An aerial view of Monument Valley.

An aerial view of Monument Valley.


Jul 25, 2014

The deserts of the Southwest United States are full of anomalous geography.

In a previous Picture of the Day, the giant sandstone tors of Monument Valley, Arizona were mentioned, in passing. Consensus geology considers monolithic structures to be millions of years old, and the result of erosion from wind and rain on volcanic intrusions or “folded” terrain caused by pressure. There are difficulties with those theories, however—not the least of which concern layered strata that are uniformly carved without regard to the hardness or the permeability of the rocks.

Gigantic buttes and buttresses are invariably shaped in sweeping curves that meander through the landscape for hundreds of miles. Interspersed with the vertical ridges (most with their bases surrounded by thirty-degree “shoulders”) are ancient cone-shaped vents and deep canyons with terraces and thin fractures in the rock face. The formations, particularly those found in the Canyon de Chelly region, are somewhat reminiscent of Martian areography.

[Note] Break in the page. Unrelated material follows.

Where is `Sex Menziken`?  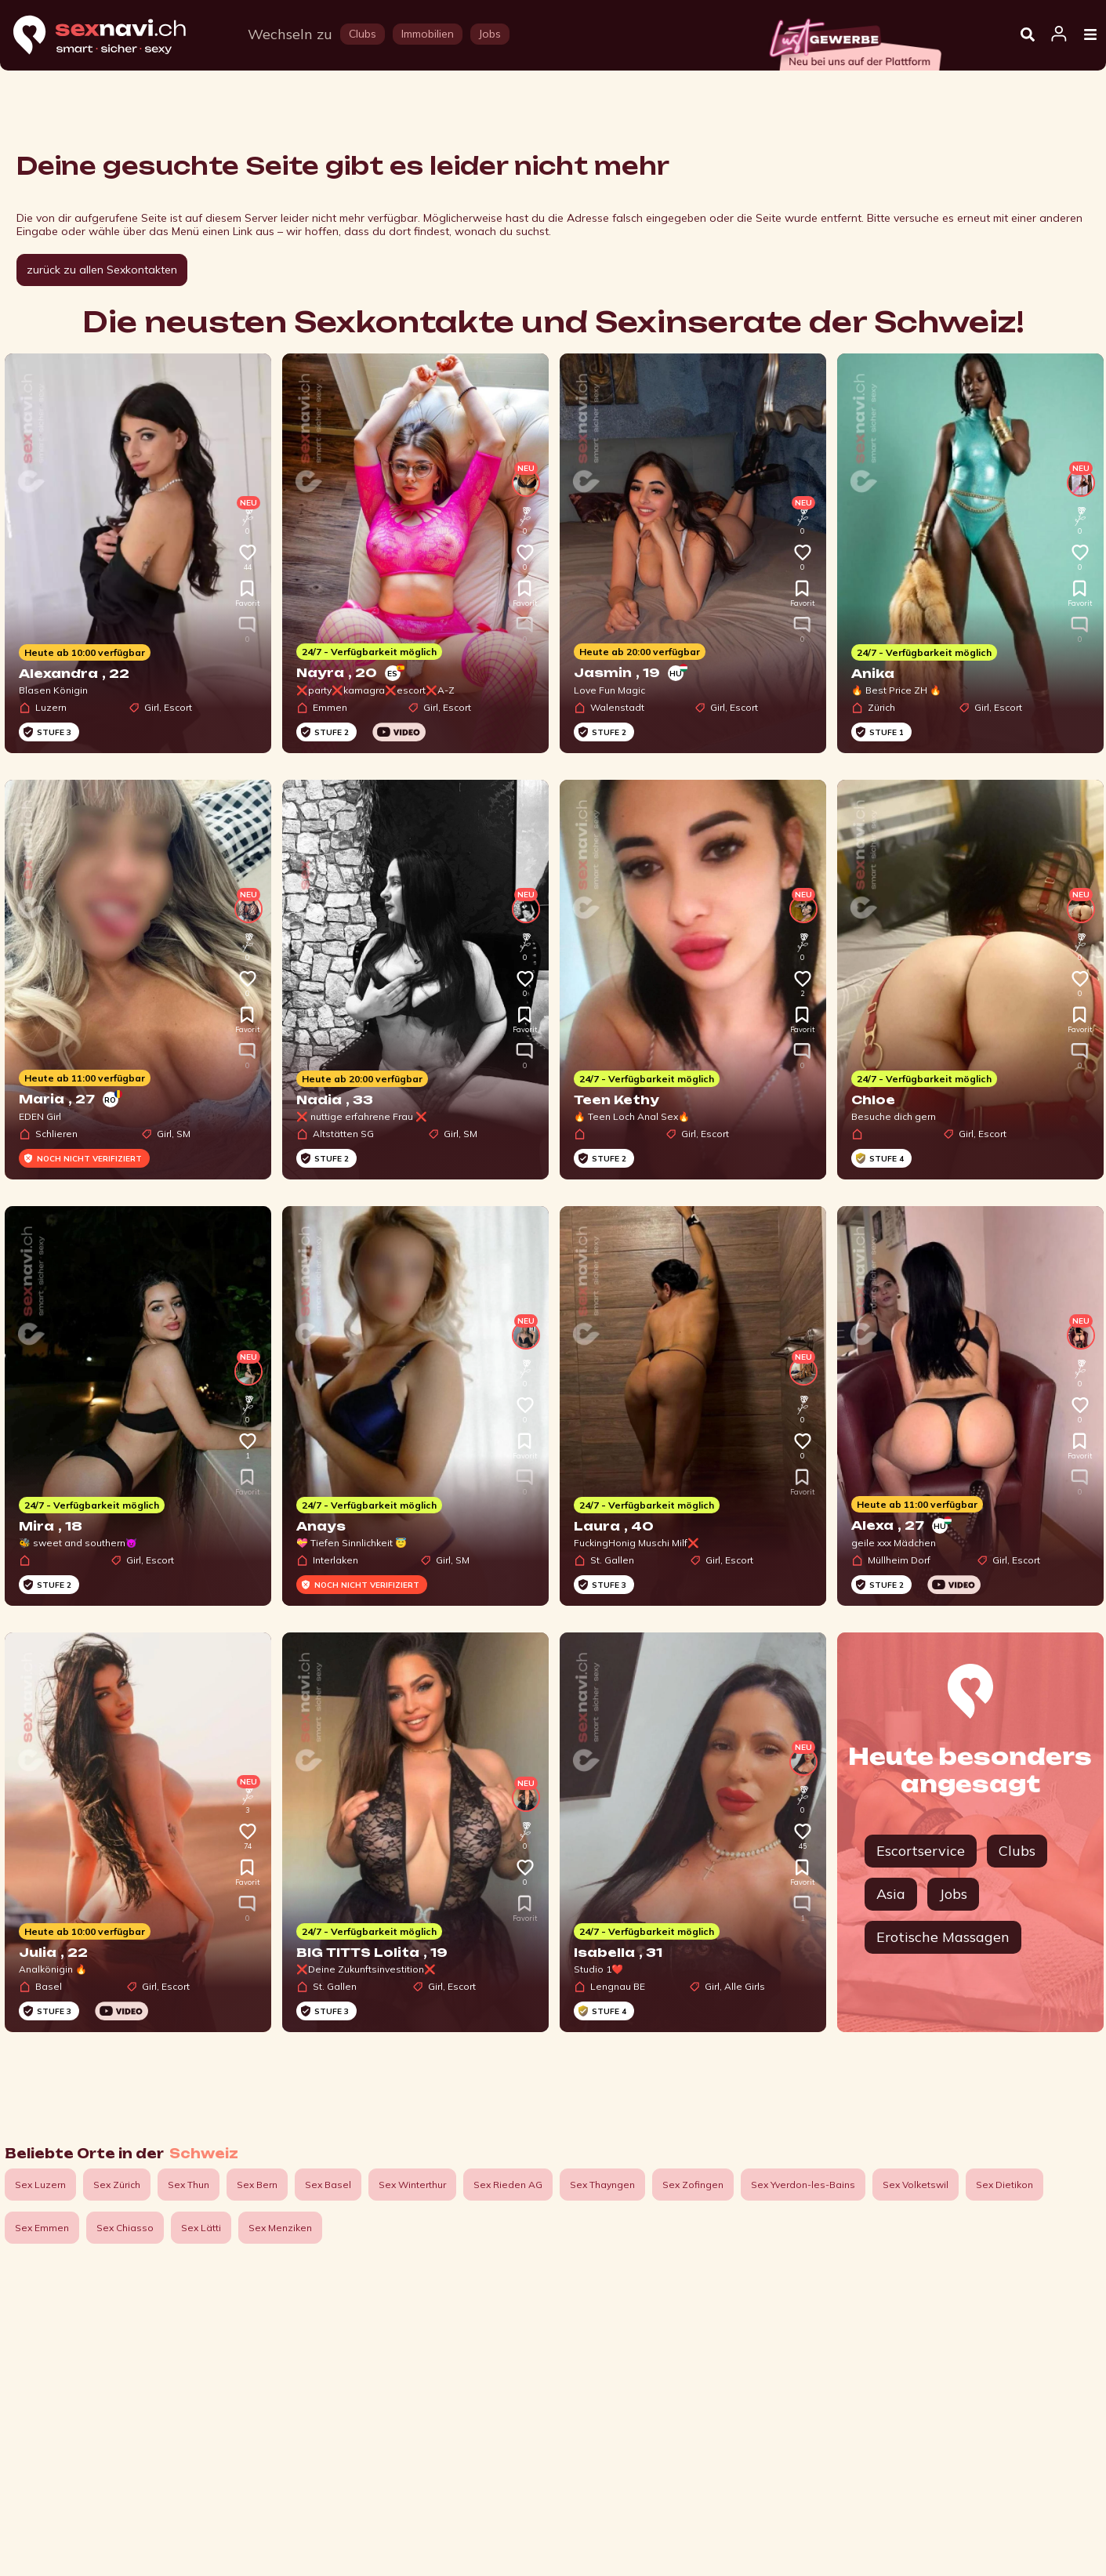 Sex Menziken is located at coordinates (280, 2228).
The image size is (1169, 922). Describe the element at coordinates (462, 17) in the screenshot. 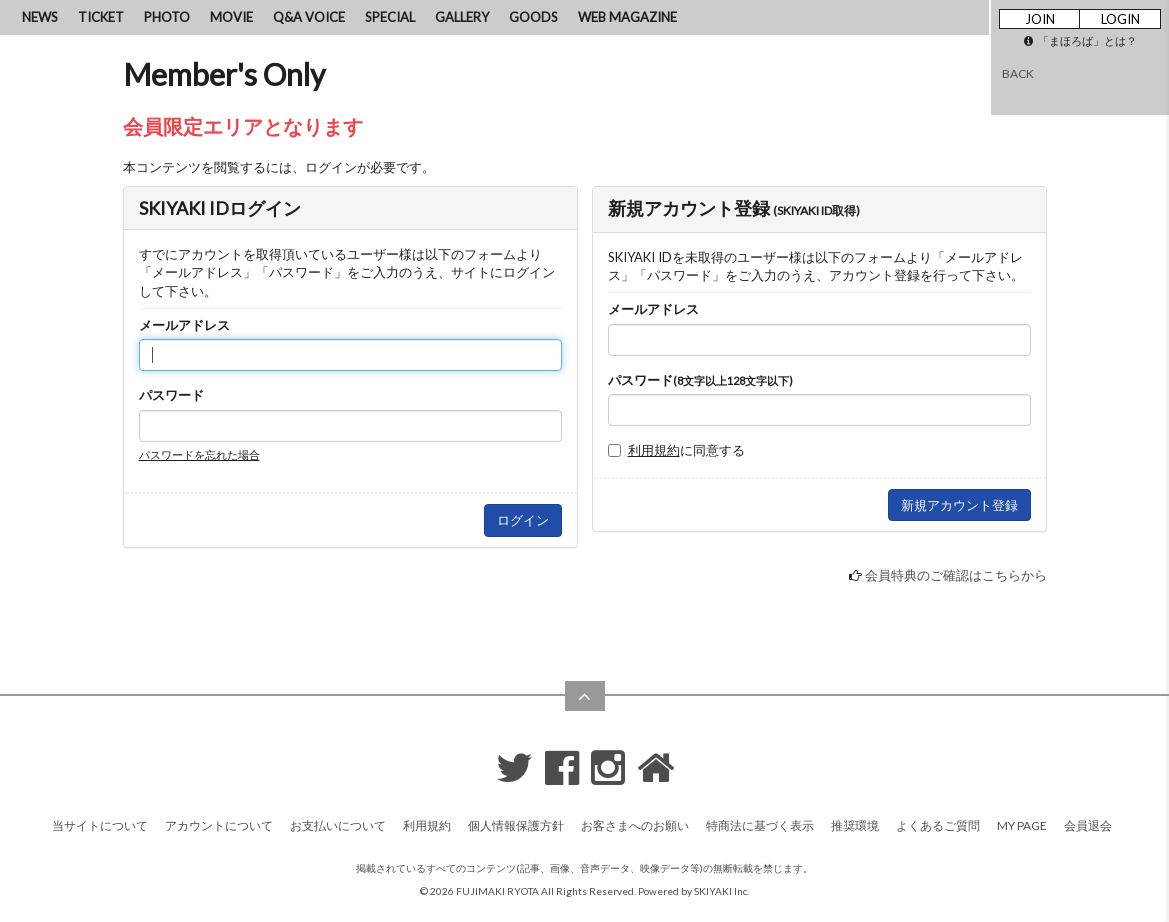 I see `GALLERY` at that location.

Grand Staircase-Escalante National Monument and the Capitol Reef National Park provide remarkable examples of stone monoliths, valleys, arches and cliffs that cannot be easily explained by the terrestrial forces of weather. Because figures on Mars resemble those on Earth, and Mars has virtually no atmosphere and no water, what force can sculpt the shapes on both planets?

Domes and other uplifted terrain can be found in many places on Earth. The Brandberg Massif is one example of a gigantic stone mound that rises out of flat topography, surrounded by incised striations and Lichtenberg figures burned into the rocky overburden. In the Navajo Mountains of Utah are many unique features.

Also found in the local environs are the “reefs” for which Capitol Reef National Park is named. These curvilinear, dual-ridge structures are comparable to those in the Massanutten Mountains of Virginia, or the Zagros Mountains in Iran. Worth mentioning are the “lava dikes” that sweep away from the central complex of Shiprock, New Mexico, as well.

Since wind and water erosion seem inadequate to explain these features, especially in light of the correspondence between them and those found on Mars, the explanation for their similarity can most likely be traced to electrical activity.

It appears as if tremendous forces gripped the Earth and wrenched pulverized masses of stone out of the surface in powerful, vertical electric fields. Coupled with traveling currents of electricity in the manifold trillion-joule range, the subsurface materials were literally exploded into space or thrown to the winds for thousands of kilometers, resulting in today’s geography.

The focus of an ion beam large enough to cut out and take away sedimentary deposits weighing billions of tons is not easy to contemplate. The energy requirement is so great that there appears to be no way that it can be generated: what could launch a bolt of lightning that powerful? Indeed, what could launch hundreds or thousands of such bolts? Looking outward, our planetary neighbors also bear the scars of forces that are difficult to explain. The moons that circle them are half-melted balls of slag peppered with hexagonal craters and scarps 10 kilometers high that cut through other terrain like a hot knife.

Electricity is the only way to explain so many observational similarities in so many environments at so many scales That is one crucial issue that Electric Universe scientists continue to explore.